The Tekken series has always had an incredible soundtrack and Tekken 7 incredibly raises the bar by not only having an amazing soundtrack of its own but also including the soundtrack from every game in the series. Managing to find a smooth balance of music that covers nearly every genre from heavy metal to smooth ballads to techno, the soundtrack can be used as fight music or light party ambience for any occasion. The voice acting on the other hand could definitely have taken a few steps upward, primarily during the story. Having the story narrated by one central character was already a pretty poor choice, but to have a bland uninteresting voice do the work as well seems like an intentional attempt to fail. The unknown journalist reads through the story as if he was assuming the player would be as disinterested as he is.

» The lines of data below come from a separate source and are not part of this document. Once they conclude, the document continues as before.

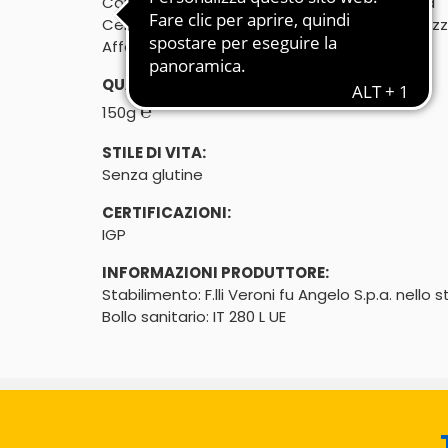
Consorzio italiano tutela Mortadella Bologna

Certificato da Organismo di Controllo autoriz
Affettata da f.lli Veroni Fu Angelo SpA
QUANTITÀ:
℮
150g
STILE DI VITA:
Senza glutine
CERTIFICAZIONI:
IGP
INFORMAZIONI PRODUTTORE:
Stabilimento: F.lli Veroni fu Angelo S.p.a. nello 
Bollo sanitario: IT 280 L UE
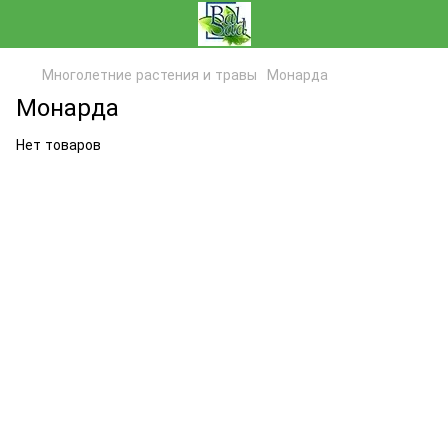
Многолетние растения и травы
Монарда
Монарда
Нет товаров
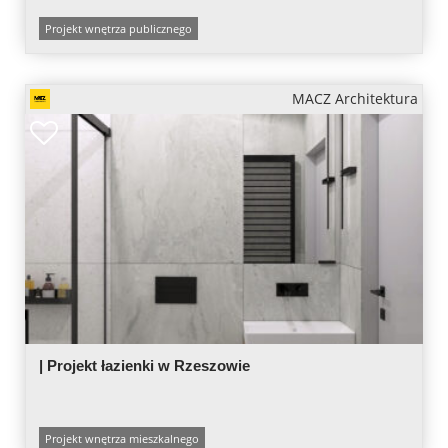
Projekt wnętrza publicznego
MACZ Architektura
| Projekt łazienki w Rzeszowie
Projekt wnętrza mieszkalnego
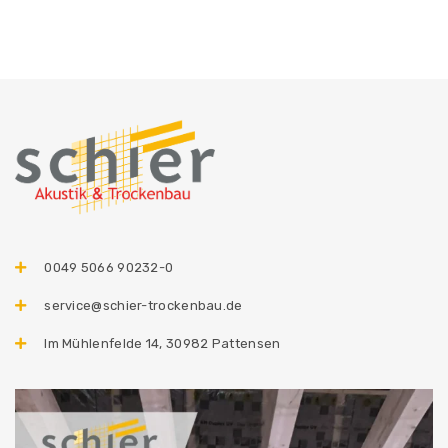
0049 5066 90232-0
service@schier-trockenbau.de
Im Mühlenfelde 14, 30982 Pattensen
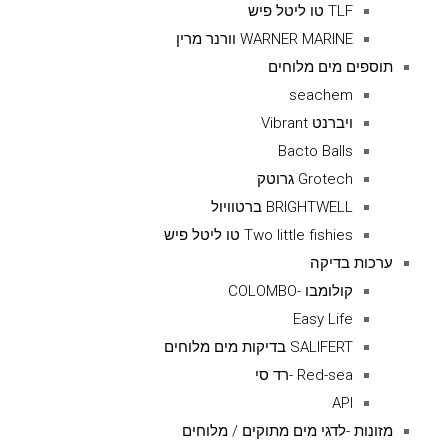
TLF טו ליטל פיש
WARNER MARINE וורנר מרין
תוספים מים מלוחים
seachem
ויברנט Vibrant
Bacto Balls
Grotech גרוטק
BRIGHTWELL ברטוויול
Two little fishies טו ליטל פיש
ערכות בדיקה
קולומבו -COLOMBO
Easy Life
SALIFERT בדיקות מים מלוחים
Red-sea -רד סי
API
מזונות -לדגי מים מתוקים / מלוחים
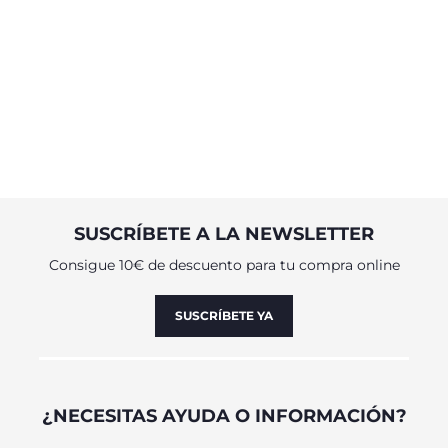
SUSCRÍBETE A LA NEWSLETTER
Consigue 10€ de descuento para tu compra online
SUSCRÍBETE YA
¿NECESITAS AYUDA O INFORMACIÓN?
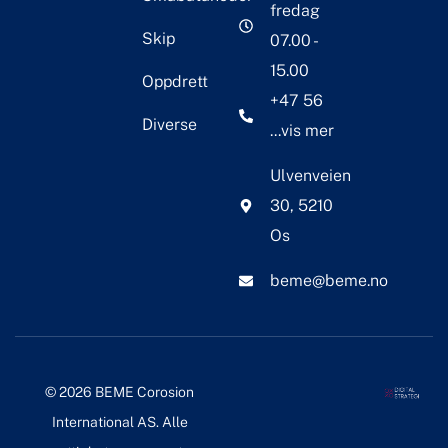
fredag
Skip
07.00 -
15.00
Oppdrett
+47 56
Diverse
...vis mer
Ulvenveien
30, 5210
Os
beme@beme.no
© 2026 BEME Corosion
International AS. Alle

After nearly a decade of games Tekken 7 is the ultimate display of nearly perfect balance within a fighting game. It retains the majority of what has made the series incredible, technical, and fascinating. Newcomers unfamiliar with the series will find it very easy to grasp the concept of each face button controlling a specific limb while inputs on the directional pad alter the type of attack made. The interesting addition of the Rage Arts & Rage Drives, which can shift the balance of combat very quickly, add a new dynamic for long time veterans to enjoy mastering and understanding how to counter. The inclusion of real world martial art styles also helps to accentuate the flair and complexity of the gameplay with some characters having very defensive styles, very aggressive styles, fast styles and slow styles their are character choices for every type of player.

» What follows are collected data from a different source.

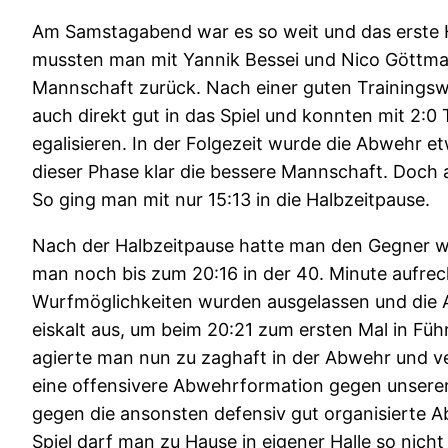
Am Samstagabend war es so weit und das erste H
mussten man mit Yannik Bessei und Nico Göttmann
Mannschaft zurück. Nach einer guten Trainingswo
auch direkt gut in das Spiel und konnten mit 2:
egalisieren. In der Folgezeit wurde die Abwehr 
dieser Phase klar die bessere Mannschaft. Doch 
So ging man mit nur 15:13 in die Halbzeitpause.
Nach der Halbzeitpause hatte man den Gegner we
man noch bis zum 20:16 in der 40. Minute aufrec
Wurfmöglichkeiten wurden ausgelassen und die A
eiskalt aus, um beim 20:21 zum ersten Mal in Füh
agierte man nun zu zaghaft in der Abwehr und ver
eine offensivere Abwehrformation gegen unsere
gegen die ansonsten defensiv gut organisierte A
Spiel darf man zu Hause in eigener Halle so nich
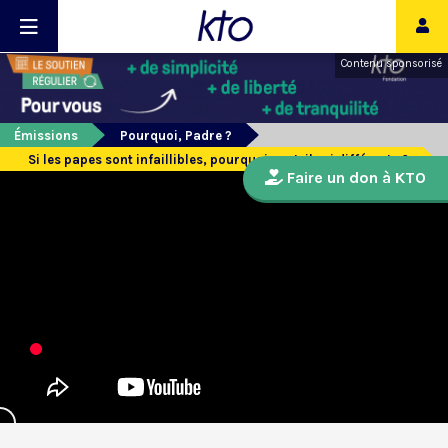
Contenu sponsorisé
Émissions
Pourquoi, Padre ?
Si les papes sont infaillibles, pourquoi sont-ils si différents ?
Faire un don à KTO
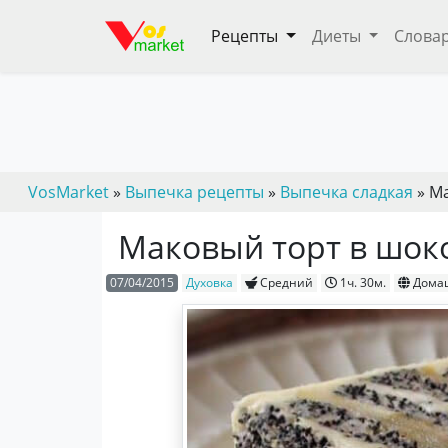
Рецепты
Диеты
Слова
VosMarket
»
Выпечка рецепты
»
Выпечка сладкая
» М
Маковый торт в шок
07/04/2015
Духовка
Средний
1ч. 30м.
Дома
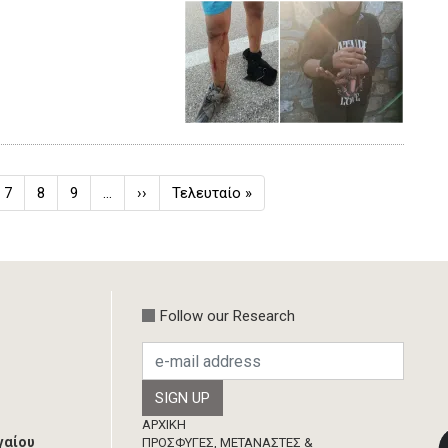
ίδα
Σελίδα
7
Σελίδα
8
Σελίδα
9
…
Next
››
Last
Τελευταίο »
page
page
Follow our Research
Footer
ΑΡΧΙΚΗ
γαίου
ΠΡΟΣΦΥΓΕΣ, ΜΕΤΑΝΑΣΤΕΣ &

Tekken 7 at it’s core is a fighting game and as I always say, fighting games are fun for those who enjoy fighting games. With that said Tekken 7 is an extremely technical fighting game that is at its most fun when playing against someone of equal skill levels. The combo system is so powerful and demanding that playing against someone significantly better would be extremely boring and unexciting as the challenge can be overwhelming. The fun factor of Tekken goes above and beyond with the inclusion of character customization which allows you to dress up series favorites like Kazuya, Heihachi, and Paul Phoenix in the most ridiculous garments. Of course for those who say, love getting some decent “looks” at female characters in games, fear not as bikini costumes are available by the boatload. A few dozen arcade modes make Tekken 7 amazingly fun to play, save for the story mode of course.
As a fighting game, Tekken 7 hits the nail on the head by being a completely well-balanced technical and competitive fighter with hours upon hours worth of customizable fun. As a complete fighting game package however, Tekken 7 misses the mark significantly by providing a mediocre, bland, and incredibly disappointing narrative especially considering that; A) it was positioned as the final chapter in a series deep rooted in an incredible storyline and B) it released in a time where every game in its genre is pushing the boundary of storytelling in video games (except for Street Fighter 5, that narrative was inexcusably terrible). Tekken 7 delivers excellently for competitive fighters, but by narrative is a complete disaster.
Injustice 2 is the follow up title to a groundbreaking entry into the competitive fighting game world, seamlessly merging video games and comic book adventures into one incredible bundle of joy. Injustice 2 has super powered shoes to fill. Developed by Nether Realm studios, home of the legendary “Mortal Kombat” series, and published by Warner Bros. Interactive Entertainment, Injustice 2 released on May 16th, 2017. Despite retaining much of the core mechanics of what made the original incredible, the team decided to throw in a few curveballs to keep things fresh and interesting.
Nether Realm Studios has never stopped flexing its technical muscle and this game is no different. A beautiful display graphics expected from the current generation of consoles. The animations, level design and character design were nearly flawless. However, playing on a 4K screen did show a few areas that could use improvement. Line fragmenting and shading issues were rare but occasional if not to not warrant a full on ignore. With no doubt the game is beautiful from top to bottom but with the industry pushing towards 4K with games like Horizon, Uncharted, and Final Fantasy setting the pretty high; a height that Injustice 2 does not quite reach.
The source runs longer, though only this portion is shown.